• TASK OBJECTIVE
Report the count of lines below in which the string "недостаточности" occurs; include nothing else.
▼▼▼
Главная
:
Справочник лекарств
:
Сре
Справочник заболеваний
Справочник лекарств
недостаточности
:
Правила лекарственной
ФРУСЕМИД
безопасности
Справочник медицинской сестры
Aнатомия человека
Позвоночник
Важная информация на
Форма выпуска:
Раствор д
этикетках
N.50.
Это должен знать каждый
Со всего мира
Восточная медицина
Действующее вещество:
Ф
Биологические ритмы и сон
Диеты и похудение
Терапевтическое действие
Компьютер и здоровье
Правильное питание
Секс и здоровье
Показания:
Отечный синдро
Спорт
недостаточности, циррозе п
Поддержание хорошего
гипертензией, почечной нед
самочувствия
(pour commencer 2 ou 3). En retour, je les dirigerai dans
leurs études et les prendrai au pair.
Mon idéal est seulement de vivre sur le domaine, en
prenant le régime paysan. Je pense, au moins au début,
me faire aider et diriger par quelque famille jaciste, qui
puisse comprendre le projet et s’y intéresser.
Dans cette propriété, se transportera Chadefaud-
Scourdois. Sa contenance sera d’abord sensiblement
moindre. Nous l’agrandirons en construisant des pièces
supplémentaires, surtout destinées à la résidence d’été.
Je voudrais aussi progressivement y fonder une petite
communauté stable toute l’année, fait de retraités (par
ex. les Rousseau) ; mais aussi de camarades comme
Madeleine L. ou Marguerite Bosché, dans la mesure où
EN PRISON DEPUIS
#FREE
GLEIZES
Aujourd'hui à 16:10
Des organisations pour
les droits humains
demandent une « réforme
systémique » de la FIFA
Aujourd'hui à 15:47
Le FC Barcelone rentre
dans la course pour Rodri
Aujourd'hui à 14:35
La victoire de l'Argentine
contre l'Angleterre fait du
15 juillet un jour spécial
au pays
▲▲▲
• REPLY
2